::: Material for this task

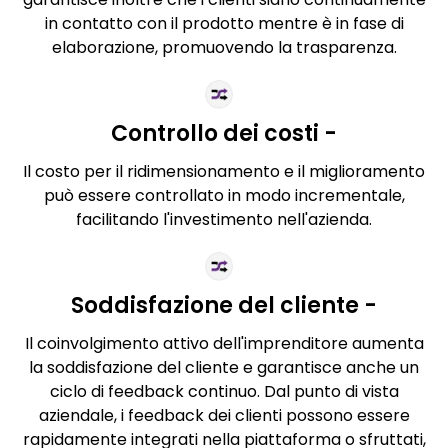
in contatto con il prodotto mentre è in fase di
elaborazione, promuovendo la trasparenza.
Controllo dei costi -
Il costo per il ridimensionamento e il miglioramento
può essere controllato in modo incrementale,
facilitando l'investimento nell'azienda.
Soddisfazione del cliente -
Il coinvolgimento attivo dell'imprenditore aumenta
la soddisfazione del cliente e garantisce anche un
ciclo di feedback continuo. Dal punto di vista
aziendale, i feedback dei clienti possono essere
rapidamente integrati nella piattaforma o sfruttati,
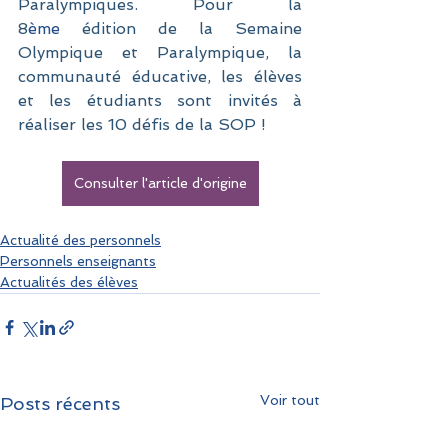
Paralympiques. Pour la 
8
ème
 édition de la Semaine 
Olympique et Paralympique, la 
communauté éducative, les élèves 
et les étudiants sont invités à 
réaliser les 10 défis de la SOP !
Consulter l'article d'origine
Actualité des personnels
Personnels enseignants
Actualités des élèves
Voir tout
Posts récents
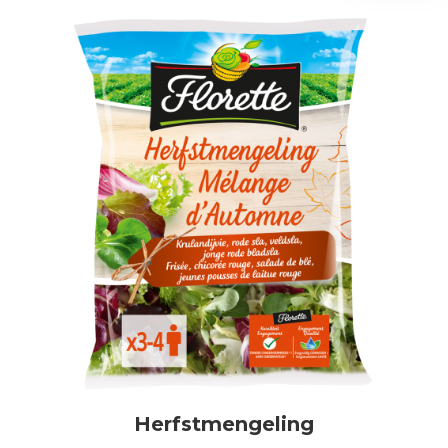
Herfstmengeling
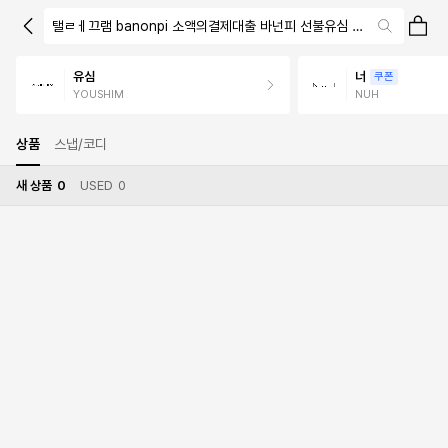
탤ㄹㅔ끄램 banonpi 소액의결제대출 바넌피 선불유심 소액급전 내구
유심
너
쿠폰
YOUSHIM
NUH
상품
스냅/코디
새 상품
0
USED
0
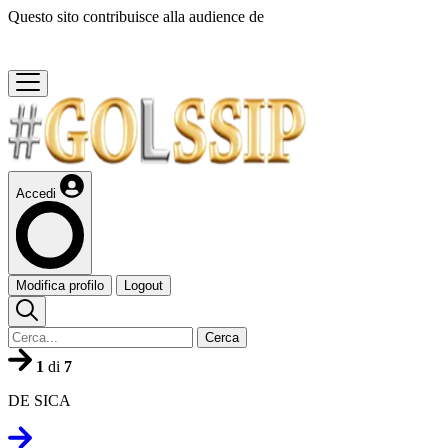
Questo sito contribuisce alla audience de
Accedi
Modifica profilo
Logout
Cerca
1
di
7
DE SICA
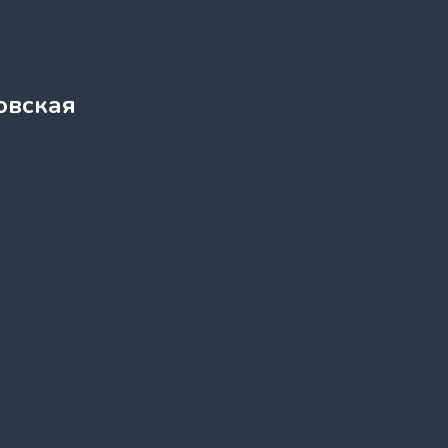
овская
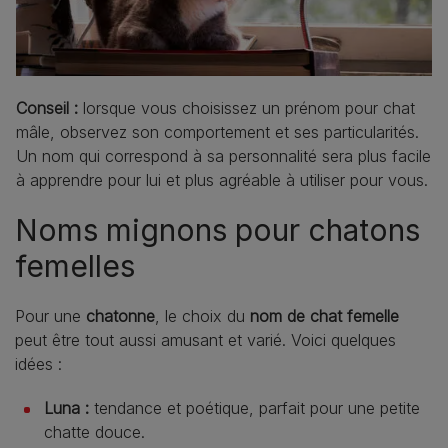
Conseil :
lorsque vous choisissez un prénom pour chat
mâle, observez son comportement et ses particularités.
Un nom qui correspond à sa personnalité sera plus facile
à apprendre pour lui et plus agréable à utiliser pour vous.
Noms mignons pour chatons
femelles
Pour une
chatonne
, le choix du
nom de chat femelle
peut être tout aussi amusant et varié. Voici quelques
idées :
Luna :
tendance et poétique, parfait pour une petite
chatte douce.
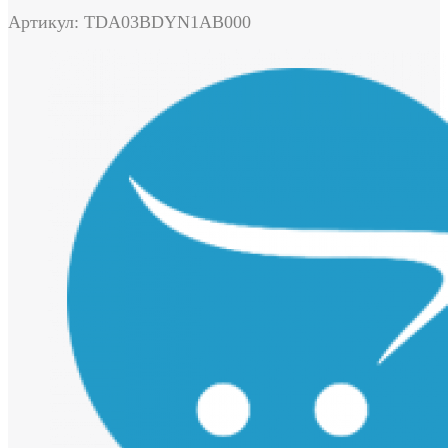
Артикул: TDA03BDYN1AB000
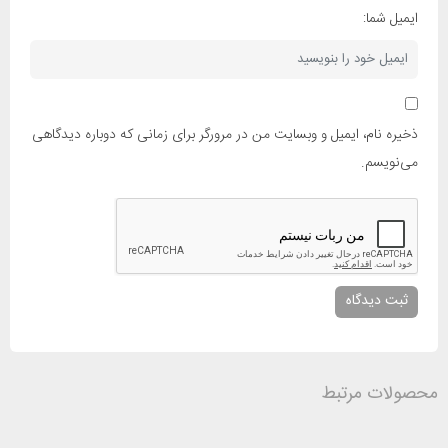
ایمیل شما:
ذخیره نام، ایمیل و وبسایت من در مرورگر برای زمانی که دوباره دیدگاهی
می‌نویسم.
محصولات مرتبط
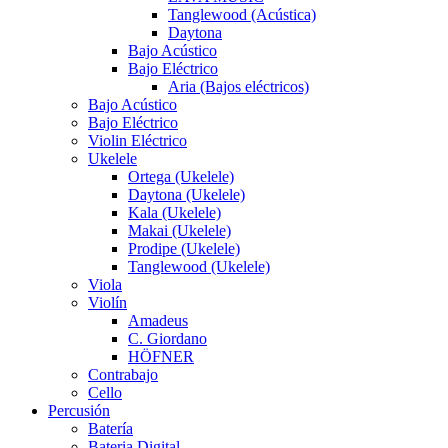
Tanglewood (Acústica)
Daytona
Bajo Acústico
Bajo Eléctrico
Aria (Bajos eléctricos)
Bajo Acústico
Bajo Eléctrico
Violin Eléctrico
Ukelele
Ortega (Ukelele)
Daytona (Ukelele)
Kala (Ukelele)
Makai (Ukelele)
Prodipe (Ukelele)
Tanglewood (Ukelele)
Viola
Violín
Amadeus
C. Giordano
HÖFNER
Contrabajo
Cello
Percusión
Batería
Bateria Digital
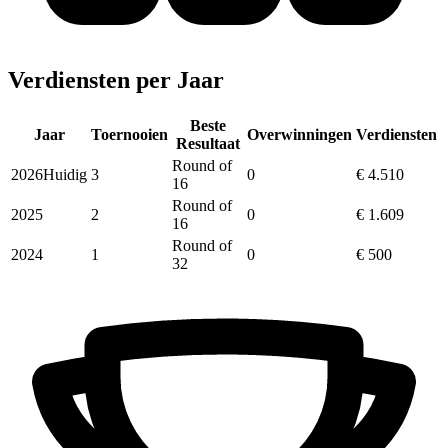
Verdiensten per Jaar
Beste
Jaar
Toernooien
Overwinningen
Verdiensten
Resultaat
Round of
2026
Huidig
3
0
€ 4.510
16
Round of
2025
2
0
€ 1.609
16
Round of
2024
1
0
€ 500
32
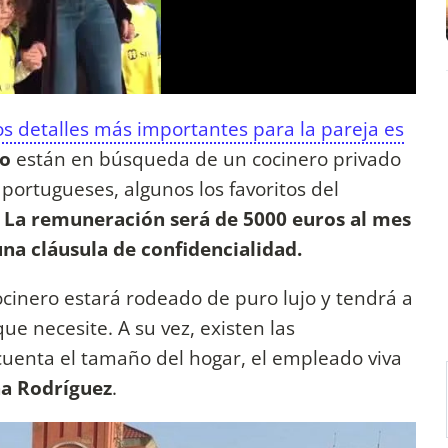
s detalles más importantes para la pareja es
o
están en búsqueda de un cocinero privado
 portugueses, algunos los favoritos del
. La remuneración será de 5000 euros al mes
una cláusula de confidencialidad.
cocinero estará rodeado de puro lujo y tendrá a
ue necesite. A su vez, existen las
cuenta el tamaño del hogar, el empleado viva
na
Rodríguez
.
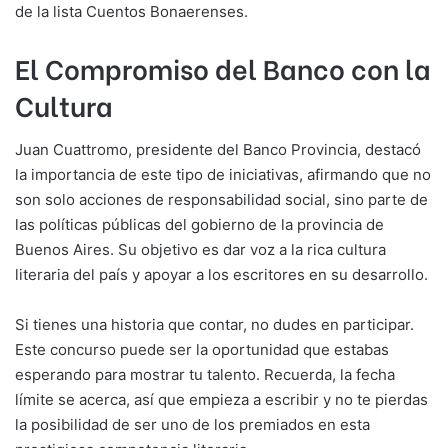
de la lista Cuentos Bonaerenses.
El Compromiso del Banco con la
Cultura
Juan Cuattromo, presidente del Banco Provincia, destacó
la importancia de este tipo de iniciativas, afirmando que no
son solo acciones de responsabilidad social, sino parte de
las políticas públicas del gobierno de la provincia de
Buenos Aires. Su objetivo es dar voz a la rica cultura
literaria del país y apoyar a los escritores en su desarrollo.
Si tienes una historia que contar, no dudes en participar.
Este concurso puede ser la oportunidad que estabas
esperando para mostrar tu talento. Recuerda, la fecha
límite se acerca, así que empieza a escribir y no te pierdas
la posibilidad de ser uno de los premiados en esta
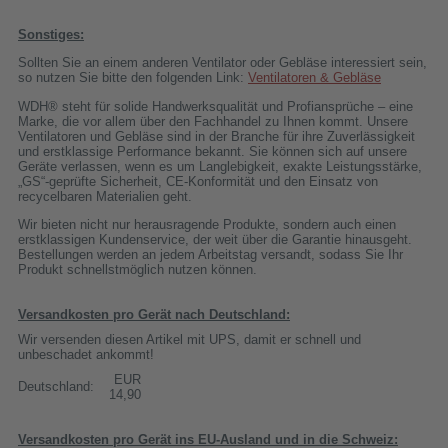
Sonstiges:
Sollten Sie an einem anderen Ventilator oder Gebläse interessiert sein,
so nutzen Sie bitte den folgenden Link:
Ventilatoren & Gebläse
WDH® steht für solide Handwerksqualität und Profiansprüche – eine
Marke, die vor allem über den Fachhandel zu Ihnen kommt. Unsere
Ventilatoren und Gebläse sind in der Branche für ihre Zuverlässigkeit
und erstklassige Performance bekannt. Sie können sich auf unsere
Geräte verlassen, wenn es um Langlebigkeit, exakte Leistungsstärke,
„GS“-geprüfte Sicherheit, CE-Konformität und den Einsatz von
recycelbaren Materialien geht.
Wir bieten nicht nur herausragende Produkte, sondern auch einen
erstklassigen Kundenservice, der weit über die Garantie hinausgeht.
Bestellungen werden an jedem Arbeitstag versandt, sodass Sie Ihr
Produkt schnellstmöglich nutzen können.
Versandkosten pro Gerät nach Deutschland:
Wir versenden diesen Artikel mit UPS, damit er schnell und
unbeschadet ankommt!
EUR
Deutschland:
14,90
Versandkosten pro Gerät ins EU-Ausland und in die Schweiz:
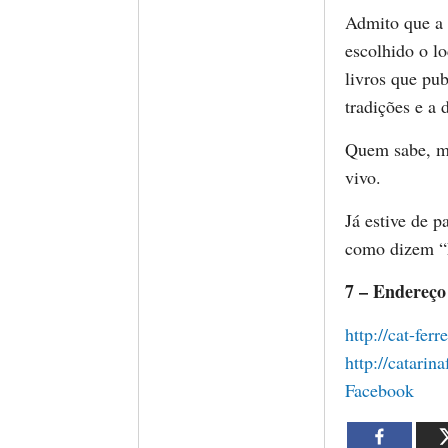
Admito que a 
escolhido o l
livros que pub
tradições e a 
Quem sabe, ma
vivo.
Já estive de p
como dizem “N
7 – Endereço
http://cat-fer
http://catarin
Facebook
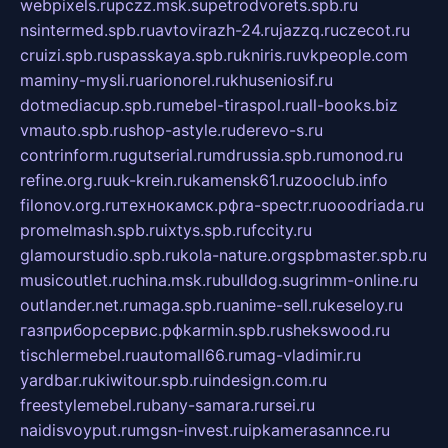
webpixels.ru
pczz.msk.su
petrodvorets.spb.ru
nsintermed.spb.ru
avtovirazh-24.ru
jazzq.ru
czecot.ru
cruizi.spb.ru
spasskaya.spb.ru
kniris.ru
vkpeople.com
maminy-mysli.ru
arionorel.ru
khuseniosif.ru
dotmediacup.spb.ru
mebel-tiraspol.ru
all-books.biz
vmauto.spb.ru
shop-astyle.ru
derevo-s.ru
contrinform.ru
gutserial.ru
mdrussia.spb.ru
monod.ru
refine.org.ru
uk-krein.ru
kamensk61.ru
zooclub.info
filonov.org.ru
технокамск.рф
ra-spectr.ru
ooodriada.ru
promelmash.spb.ru
ixtys.spb.ru
fccity.ru
glamourstudio.spb.ru
kola-nature.org
spbmaster.spb.ru
musicoutlet.ru
china.msk.ru
bulldog.su
grimm-online.ru
outlander.net.ru
maga.spb.ru
anime-sell.ru
keseloy.ru
газприборсервис.рф
karmin.spb.ru
shekswood.ru
tischlermebel.ru
automall66.ru
mag-vladimir.ru
yardbar.ru
kiwitour.spb.ru
indesign.com.ru
freestylemebel.ru
bany-samara.ru
rsei.ru
naidisvoyput.ru
mgsn-invest.ru
ipkamerasannce.ru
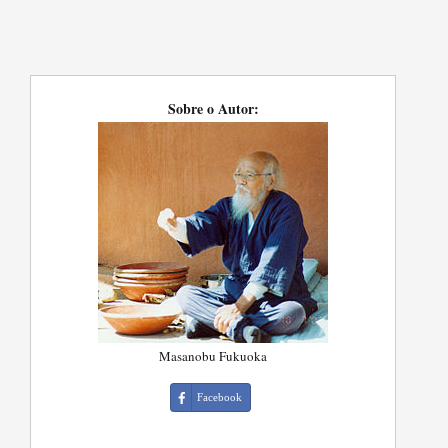
Sobre o Autor:
Masanobu Fukuoka
Facebook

::::::

- **How to complete this task**: Go through the entries above and count the lines containing the word "plus"; give only that count.

- **Answer space**: 2